▸ **Brief**: Everything in the listing should be copied exactly, save for the pictures.

+ + + + + + +

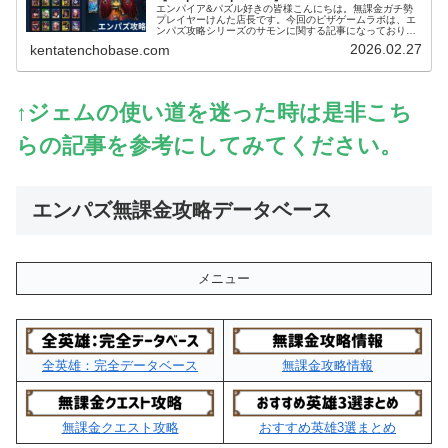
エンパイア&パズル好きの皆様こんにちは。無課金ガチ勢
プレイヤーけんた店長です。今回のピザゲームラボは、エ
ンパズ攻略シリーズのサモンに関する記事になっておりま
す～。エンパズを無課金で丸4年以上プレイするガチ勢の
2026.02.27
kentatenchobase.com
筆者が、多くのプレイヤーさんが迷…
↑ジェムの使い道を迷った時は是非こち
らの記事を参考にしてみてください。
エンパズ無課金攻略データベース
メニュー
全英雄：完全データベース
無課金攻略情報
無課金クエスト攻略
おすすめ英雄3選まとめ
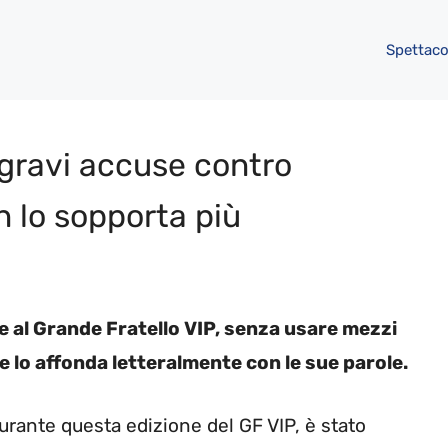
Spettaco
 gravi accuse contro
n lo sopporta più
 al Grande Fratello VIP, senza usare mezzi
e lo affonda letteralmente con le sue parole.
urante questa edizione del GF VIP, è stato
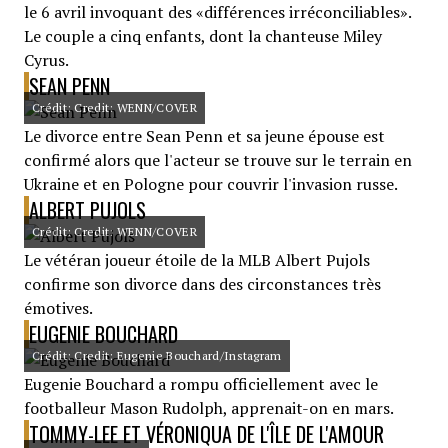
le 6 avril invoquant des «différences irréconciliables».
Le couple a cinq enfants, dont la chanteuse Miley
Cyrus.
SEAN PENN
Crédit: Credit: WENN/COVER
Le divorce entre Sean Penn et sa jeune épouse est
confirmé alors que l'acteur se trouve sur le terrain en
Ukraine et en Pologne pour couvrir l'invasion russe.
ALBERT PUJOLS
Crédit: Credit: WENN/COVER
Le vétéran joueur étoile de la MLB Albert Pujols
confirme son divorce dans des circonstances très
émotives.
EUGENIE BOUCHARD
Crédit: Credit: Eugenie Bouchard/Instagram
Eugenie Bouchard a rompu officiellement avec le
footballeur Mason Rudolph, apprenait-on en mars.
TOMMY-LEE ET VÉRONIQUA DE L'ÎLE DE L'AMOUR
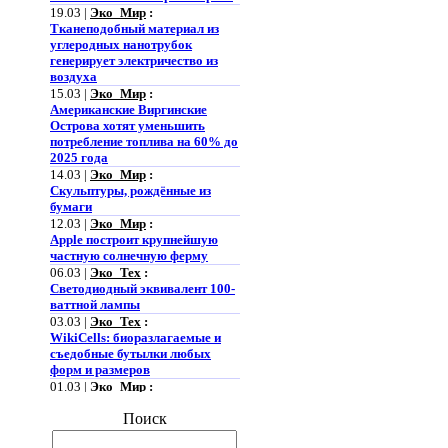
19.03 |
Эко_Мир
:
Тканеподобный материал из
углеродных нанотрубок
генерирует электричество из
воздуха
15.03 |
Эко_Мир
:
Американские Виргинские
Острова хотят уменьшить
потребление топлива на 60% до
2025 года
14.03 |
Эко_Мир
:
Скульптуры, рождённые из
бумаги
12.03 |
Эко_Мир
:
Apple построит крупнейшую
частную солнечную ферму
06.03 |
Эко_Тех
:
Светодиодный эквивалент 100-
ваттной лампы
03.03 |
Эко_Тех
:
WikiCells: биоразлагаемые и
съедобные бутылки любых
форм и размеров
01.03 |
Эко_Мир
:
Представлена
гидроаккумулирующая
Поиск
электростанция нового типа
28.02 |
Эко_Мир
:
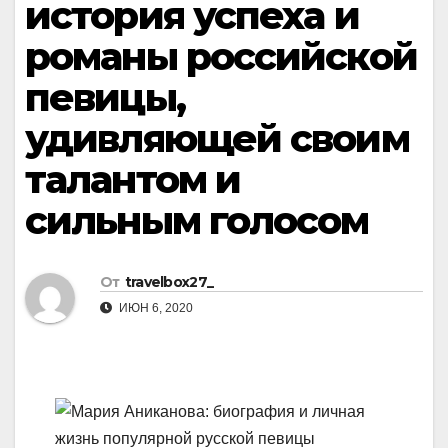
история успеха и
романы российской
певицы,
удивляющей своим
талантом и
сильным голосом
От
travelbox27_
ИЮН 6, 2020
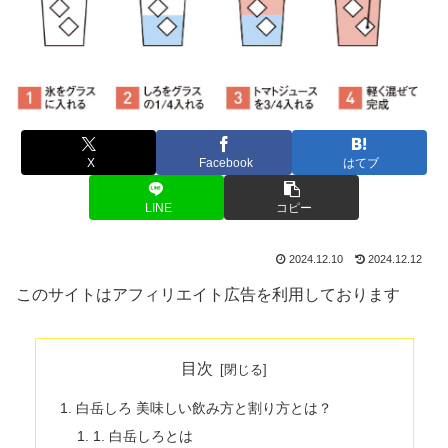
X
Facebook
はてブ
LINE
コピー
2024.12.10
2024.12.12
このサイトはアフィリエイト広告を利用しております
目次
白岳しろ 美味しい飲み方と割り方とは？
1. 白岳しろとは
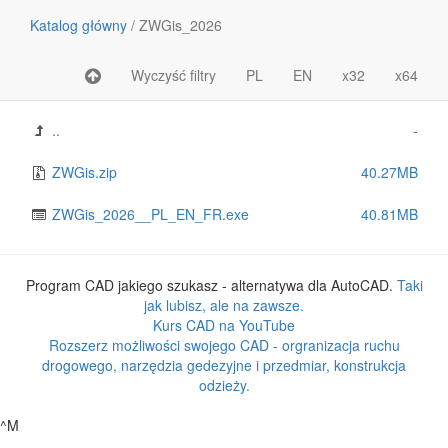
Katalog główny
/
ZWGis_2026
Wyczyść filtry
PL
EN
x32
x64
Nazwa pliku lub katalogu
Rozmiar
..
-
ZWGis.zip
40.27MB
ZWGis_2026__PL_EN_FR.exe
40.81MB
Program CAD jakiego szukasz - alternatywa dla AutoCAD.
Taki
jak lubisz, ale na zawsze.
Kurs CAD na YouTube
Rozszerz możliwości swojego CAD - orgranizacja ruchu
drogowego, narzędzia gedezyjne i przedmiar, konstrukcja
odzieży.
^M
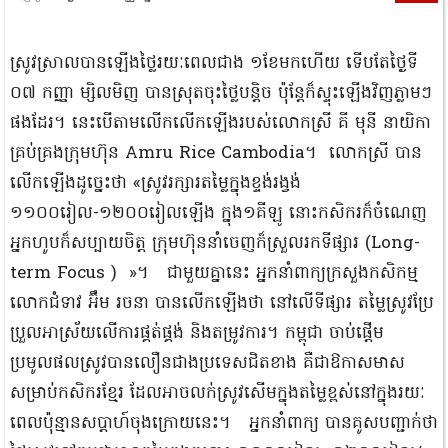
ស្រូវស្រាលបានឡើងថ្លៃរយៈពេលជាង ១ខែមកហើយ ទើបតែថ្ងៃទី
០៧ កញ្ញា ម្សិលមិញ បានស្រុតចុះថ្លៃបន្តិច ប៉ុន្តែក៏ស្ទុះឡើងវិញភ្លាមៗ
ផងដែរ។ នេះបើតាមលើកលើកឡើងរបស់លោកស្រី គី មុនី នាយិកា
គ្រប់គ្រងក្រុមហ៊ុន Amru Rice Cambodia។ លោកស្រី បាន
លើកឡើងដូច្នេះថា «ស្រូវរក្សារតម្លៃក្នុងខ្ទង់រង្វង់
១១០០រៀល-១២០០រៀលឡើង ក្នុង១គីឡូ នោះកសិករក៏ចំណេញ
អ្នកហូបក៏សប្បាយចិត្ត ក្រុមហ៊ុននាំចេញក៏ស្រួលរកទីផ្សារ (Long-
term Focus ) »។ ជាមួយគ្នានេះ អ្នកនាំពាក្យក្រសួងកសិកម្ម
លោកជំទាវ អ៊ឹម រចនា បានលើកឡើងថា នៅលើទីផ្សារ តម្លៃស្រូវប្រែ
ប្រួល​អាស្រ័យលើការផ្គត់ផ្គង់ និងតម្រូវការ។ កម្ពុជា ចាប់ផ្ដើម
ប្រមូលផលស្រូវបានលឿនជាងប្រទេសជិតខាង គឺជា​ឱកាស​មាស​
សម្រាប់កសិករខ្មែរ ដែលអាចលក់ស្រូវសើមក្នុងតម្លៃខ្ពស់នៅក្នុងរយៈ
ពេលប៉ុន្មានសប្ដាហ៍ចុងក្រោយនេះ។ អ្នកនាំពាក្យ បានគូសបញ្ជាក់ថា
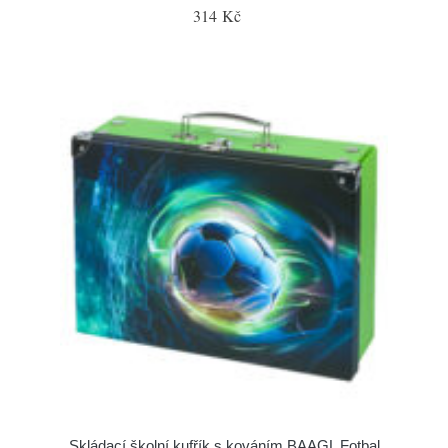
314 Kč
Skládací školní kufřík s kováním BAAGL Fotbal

+ + + + + + +

▸ **Written solution**:
エンパイア&パズル好きの皆様こんにちは。無課金ガチ勢
プレイヤーけんた店長です。今回のピザゲームラボは、エ
ンパズ攻略シリーズのサモンに関する記事になっておりま
す～。エンパズを無課金で丸4年以上プレイするガチ勢の
2026.02.27
kentatenchobase.com
筆者が、多くのプレイヤーさんが迷…
↑ジェムの使い道を迷った時は是非こち
らの記事を参考にしてみてください。
エンパズ無課金攻略データベース
メニュー
全英雄：完全データベース
無課金攻略情報
無課金クエスト攻略
おすすめ英雄3選まとめ
Spettaco
 gravi accuse contro
n lo sopporta più
 al Grande Fratello VIP, senza usare mezzi
e lo affonda letteralmente con le sue parole.
urante questa edizione del GF VIP, è stato
le 6 avril invoquant des «différences irréconciliables».
Le couple a cinq enfants, dont la chanteuse Miley
Cyrus.
SEAN PENN
Crédit: Credit: WENN/COVER
Le divorce entre Sean Penn et sa jeune épouse est
confirmé alors que l'acteur se trouve sur le terrain en
Ukraine et en Pologne pour couvrir l'invasion russe.
ALBERT PUJOLS
Crédit: Credit: WENN/COVER
Le vétéran joueur étoile de la MLB Albert Pujols
confirme son divorce dans des circonstances très
émotives.
EUGENIE BOUCHARD
Crédit: Credit: Eugenie Bouchard/Instagram
Eugenie Bouchard a rompu officiellement avec le
footballeur Mason Rudolph, apprenait-on en mars.
TOMMY-LEE ET VÉRONIQUA DE L'ÎLE DE L'AMOUR
19.03 |
Эко_Мир
:
Тканеподобный материал из
углеродных нанотрубок
генерирует электричество из
воздуха
15.03 |
Эко_Мир
:
Американские Виргинские
Острова хотят уменьшить
потребление топлива на 60% до
2025 года
14.03 |
Эко_Мир
:
Скульптуры, рождённые из
бумаги
12.03 |
Эко_Мир
:
Apple построит крупнейшую
частную солнечную ферму
06.03 |
Эко_Тех
:
Светодиодный эквивалент 100-
ваттной лампы
03.03 |
Эко_Тех
:
WikiCells: биоразлагаемые и
съедобные бутылки любых
форм и размеров
01.03 |
Эко_Мир
:
Представлена
гидроаккумулирующая
Поиск
электростанция нового типа
28.02 |
Эко_Мир
:
история успеха и
романы российской
певицы,
удивляющей своим
талантом и
сильным голосом
От
travelbox27_
ИЮН 6, 2020
X
Facebook
はてブ
LINE
コピー
2024.12.10
2024.12.12
このサイトはアフィリエイト広告を利用しております
目次
白岳しろ 美味しい飲み方と割り方とは？
1. 白岳しろとは
Katalog główny
/
ZWGis_2026
Wyczyść filtry
PL
EN
x32
x64
Nazwa pliku lub katalogu
Rozmiar
..
-
ZWGis.zip
40.27MB
ZWGis_2026__PL_EN_FR.exe
40.81MB
Program CAD jakiego szukasz - alternatywa dla AutoCAD.
Taki
jak lubisz, ale na zawsze.
Kurs CAD na YouTube
Rozszerz możliwości swojego CAD - orgranizacja ruchu
drogowego, narzędzia gedezyjne i przedmiar, konstrukcja
odzieży.
^M
ស្រូវស្រាលបានឡើងថ្លៃរយៈពេលជាង ១ខែមកហើយ ទើបតែថ្ងៃទី
០៧ កញ្ញា ម្សិលមិញ បានស្រុតចុះថ្លៃបន្តិច ប៉ុន្តែក៏ស្ទុះឡើងវិញភ្លាមៗ
ផងដែរ។ នេះបើតាមលើកលើកឡើងរបស់លោកស្រី គី មុនី នាយិកា
គ្រប់គ្រងក្រុមហ៊ុន Amru Rice Cambodia។ លោកស្រី បាន
លើកឡើងដូច្នេះថា «ស្រូវរក្សារតម្លៃក្នុងខ្ទង់រង្វង់
១១០០រៀល-១២០០រៀលឡើង ក្នុង១គីឡូ នោះកសិករក៏ចំណេញ
អ្នកហូបក៏សប្បាយចិត្ត ក្រុមហ៊ុននាំចេញក៏ស្រួលរកទីផ្សារ (Long-
term Focus ) »។ ជាមួយគ្នានេះ អ្នកនាំពាក្យក្រសួងកសិកម្ម
លោកជំទាវ អ៊ឹម រចនា បានលើកឡើងថា នៅលើទីផ្សារ តម្លៃស្រូវប្រែ
ប្រួល​អាស្រ័យលើការផ្គត់ផ្គង់ និងតម្រូវការ។ កម្ពុជា ចាប់ផ្ដើម
ប្រមូលផលស្រូវបានលឿនជាងប្រទេសជិតខាង គឺជា​ឱកាស​មាស​
សម្រាប់កសិករខ្មែរ ដែលអាចលក់ស្រូវសើមក្នុងតម្លៃខ្ពស់នៅក្នុងរយៈ
ពេលប៉ុន្មានសប្ដាហ៍ចុងក្រោយនេះ។ អ្នកនាំពាក្យ បានគូសបញ្ជាក់ថា
314 Kč
Skládací školní kufřík s kováním BAAGL Fotbal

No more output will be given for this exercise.